- Church: Church of the East
- See: Seleucia-Ctesiphon
- Installed: 1139
- Term ended: 1148
- Predecessor: Bar Sawma
- Successor: Ishoyahb V

Personal details
- Born: ʾAbdishoʾ bar Moqli
- Died: 1148

= Abdisho III =

Patriarch of the Church of the East from 1139 to 1148

ʾAbdishoʾ III bar Moqli was Patriarch of the Church of the East from 1139 to 1148.

== Sources ==
Brief accounts of Abdisho's patriarchate are given in the ecclesiastical history of the Nestorian writer Mari ibn Suleiman, in the Ecclesiastical Chronicle of the Jacobite writer Bar Hebraeus, and in the histories of the fourteenth-century Nestorian writers DIN and DIN.

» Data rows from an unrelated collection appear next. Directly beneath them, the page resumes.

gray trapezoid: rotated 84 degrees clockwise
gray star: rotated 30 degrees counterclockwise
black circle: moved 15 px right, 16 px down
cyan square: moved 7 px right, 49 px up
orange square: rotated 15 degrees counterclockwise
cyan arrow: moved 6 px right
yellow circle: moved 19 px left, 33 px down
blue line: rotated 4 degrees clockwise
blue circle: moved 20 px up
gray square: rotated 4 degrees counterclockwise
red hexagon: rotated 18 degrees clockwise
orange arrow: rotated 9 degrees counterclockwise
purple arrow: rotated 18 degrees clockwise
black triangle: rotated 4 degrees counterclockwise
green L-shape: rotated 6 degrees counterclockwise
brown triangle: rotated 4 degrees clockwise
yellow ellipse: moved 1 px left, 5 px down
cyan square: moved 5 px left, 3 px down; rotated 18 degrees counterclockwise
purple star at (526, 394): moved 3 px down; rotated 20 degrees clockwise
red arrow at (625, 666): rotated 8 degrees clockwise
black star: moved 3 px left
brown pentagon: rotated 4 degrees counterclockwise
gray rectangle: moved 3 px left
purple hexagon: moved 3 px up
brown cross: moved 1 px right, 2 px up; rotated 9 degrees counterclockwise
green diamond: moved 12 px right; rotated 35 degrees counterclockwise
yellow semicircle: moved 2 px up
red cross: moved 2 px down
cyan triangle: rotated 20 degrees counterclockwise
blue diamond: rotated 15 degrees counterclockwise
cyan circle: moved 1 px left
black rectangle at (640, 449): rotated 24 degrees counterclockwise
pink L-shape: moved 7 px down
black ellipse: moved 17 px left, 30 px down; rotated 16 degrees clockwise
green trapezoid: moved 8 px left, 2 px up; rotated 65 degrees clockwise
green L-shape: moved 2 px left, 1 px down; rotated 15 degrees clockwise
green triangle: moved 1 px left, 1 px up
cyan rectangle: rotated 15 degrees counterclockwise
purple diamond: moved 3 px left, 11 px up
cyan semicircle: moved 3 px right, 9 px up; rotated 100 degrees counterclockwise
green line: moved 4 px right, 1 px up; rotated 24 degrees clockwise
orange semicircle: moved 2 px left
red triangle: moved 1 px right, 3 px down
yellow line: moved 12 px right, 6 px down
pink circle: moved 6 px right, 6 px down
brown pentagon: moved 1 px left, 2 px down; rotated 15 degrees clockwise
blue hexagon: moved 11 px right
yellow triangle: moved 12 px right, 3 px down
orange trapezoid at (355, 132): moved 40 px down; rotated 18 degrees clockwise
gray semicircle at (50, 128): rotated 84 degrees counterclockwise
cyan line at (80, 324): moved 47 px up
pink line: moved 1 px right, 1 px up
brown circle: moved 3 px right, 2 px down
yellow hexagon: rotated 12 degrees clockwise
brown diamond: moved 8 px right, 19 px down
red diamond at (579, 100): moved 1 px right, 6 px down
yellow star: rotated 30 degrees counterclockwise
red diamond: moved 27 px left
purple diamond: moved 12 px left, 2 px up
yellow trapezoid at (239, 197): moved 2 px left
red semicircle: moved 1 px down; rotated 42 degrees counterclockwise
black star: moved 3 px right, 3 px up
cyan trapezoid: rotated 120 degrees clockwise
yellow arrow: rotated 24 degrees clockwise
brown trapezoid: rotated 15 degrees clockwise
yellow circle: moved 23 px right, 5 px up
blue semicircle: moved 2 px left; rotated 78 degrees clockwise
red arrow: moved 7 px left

== Abdisho's patriarchate ==
The following account of Abdisho's patriarchate is given by Bar Hebraeus:

Bar Sawma was succeeded by ʾAbdishoʾ Bar Moqli, of Mosul, an old man of a fine appearance. He was summoned to the caliph's palace after the election, and after he was crowned with the mitre and seated upon a mule, he progressed as far as the church of the third ward with one of the noblemen of the palace, and there dismounted. He conducted his patriarchate ably for nine years, and was then struck down by an apoplexy. He was consecrated on a Sunday, the tenth day of the latter teshrin [November] in the year 533 of the Arabs [AD 1139], and died on the third day of the latter teshrin in the year 541 of the same era [AD 1147].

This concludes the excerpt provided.